SESAP ALERTA PARA CONSUMO DE PEIXES APÓS NOVO CASO DE INTOXICAÇÃO POR CIGUATERA NO RN


A Secretaria de Estado da Saúde Pública (Sesap) confirmou cinco casos de intoxicação por ciguatera no início desta semana, envolvendo pessoas de uma mesma família, em Natal. A doença é causada pelo consumo de peixes que vivem em áreas de corais e recifes contaminados por ciguatoxina.

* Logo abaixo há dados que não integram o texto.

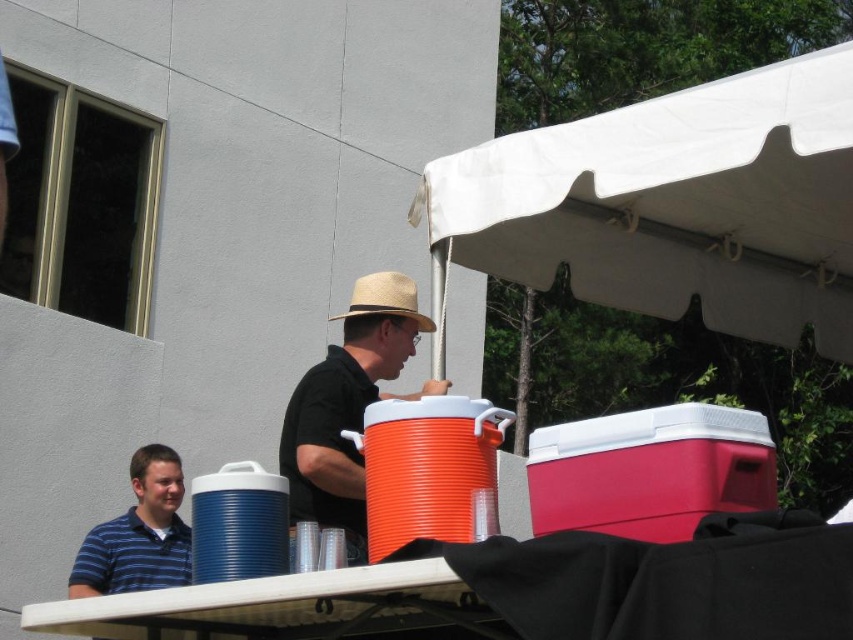 Question: Where is white plastic table at lower center located in relation to strawhat at center in the image?

Choices:
 (A) right
 (B) left

Answer: (A)

Question: Based on their relative distances, which object is farther from the strawhat at center?

Choices:
 (A) matte straw hat at center
 (B) blue striped shirt at lower left
 (C) white plastic table at lower center

Answer: (C)

Question: Is white plastic table at lower center below strawhat at center?

Choices:
 (A) yes
 (B) no

Answer: (A)

Question: Which point appears farthest from the camera in this image?

Choices:
 (A) 178,541
 (B) 358,296
 (C) 347,452
 (D) 326,612

Answer: (A)

Question: Which of these objects is positioned closest to the strawhat at center?

Choices:
 (A) blue striped shirt at lower left
 (B) white plastic table at lower center

Answer: (A)

Question: Is white plastic table at lower center smaller than strawhat at center?

Choices:
 (A) yes
 (B) no

Answer: (A)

A família havia comprado o peixe, da espécie “bicuda”, em uma feira livre do bairro Alecrim, na capital. Após o consumo durante o almoço do domingo (26), os primeiros sintomas começaram a surgir. Segundo reportagem do G1 RN, três pessoas foram internadas, sendo duas delas encaminhadas posteriormente para a Unidade de Terapia Intensiva (UTI).

Os principais sinais e sintomas aparecem entre 30 minutos e 24 horas após a ingestão do pescado contaminado, caracterizados por: dor abdominal, náuseas, vômitos, diarreia, dores de cabeça, cãibras, coceira intensa, fraqueza muscular, visão turva e gosto metálico na boca, podendo persistir por semanas ou meses.

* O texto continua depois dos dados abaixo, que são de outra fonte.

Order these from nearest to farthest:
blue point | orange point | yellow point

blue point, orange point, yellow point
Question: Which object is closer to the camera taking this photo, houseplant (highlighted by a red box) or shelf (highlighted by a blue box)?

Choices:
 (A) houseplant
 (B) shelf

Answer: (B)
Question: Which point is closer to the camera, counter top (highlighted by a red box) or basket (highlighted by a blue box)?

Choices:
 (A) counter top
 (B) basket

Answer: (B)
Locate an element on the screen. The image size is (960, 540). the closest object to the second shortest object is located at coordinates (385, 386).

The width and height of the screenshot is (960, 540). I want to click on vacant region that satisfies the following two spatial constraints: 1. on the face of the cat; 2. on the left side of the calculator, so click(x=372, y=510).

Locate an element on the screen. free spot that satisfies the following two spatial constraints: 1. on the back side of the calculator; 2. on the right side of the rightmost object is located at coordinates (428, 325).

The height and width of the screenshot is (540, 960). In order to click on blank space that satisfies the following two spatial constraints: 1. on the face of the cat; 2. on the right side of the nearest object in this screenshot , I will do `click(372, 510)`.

“A ciguatoxina é produzida por uma microalga, que cresce sobre outras estruturas, como corais mortos, grãos de areia e outras macroalgas. Um peixe herbívoro se alimenta dessas algas, e, em seguida, um peixe carnívoro maior consome vários peixes herbívoros, fazendo com que a toxina se acumule nos tecidos. Quanto maior e mais carnívoro o peixe, maior a probabilidade de intoxicação ou de ele estar contaminado com a toxina”, explicou Cristiano Albuquerque, professor do curso de Engenharia de Pesca da Ufersa.

Na série histórica entre 2022 e 2025, foram registrados surtos e casos isolados envolvendo diferentes espécies de peixes, com destaque para barracuda (bicuda), cioba, guarajuba, arabaiana e dourado.

De acordo com a Nota Técnica da Sesap, as principais recomendações à população são: procurar imediatamente os serviços de saúde diante de sintomas compatíveis, informando o consumo de pescado nas últimas 48 horas; identificar a espécie consumida e preservar sobras do pescado, acondicionadas e congeladas, para posterior coleta pela Vigilância Sanitária; e evitar o consumo de pescados associados a relatos de intoxicação por Ciguatera, especialmente aqueles de procedência desconhecida.

“O que a população e os pescadores podem fazer para minimizar esse risco é optar por peixes menores. Peixes como a barracuda, acima de 2 ou 3 quilos, devem ser evitados. Ao escolher peixes menores, o risco tende a ser reduzido”, afirmou.

Com esses novos registros, o Rio Grande do Norte chega a 115 casos de intoxicação por ciguatera.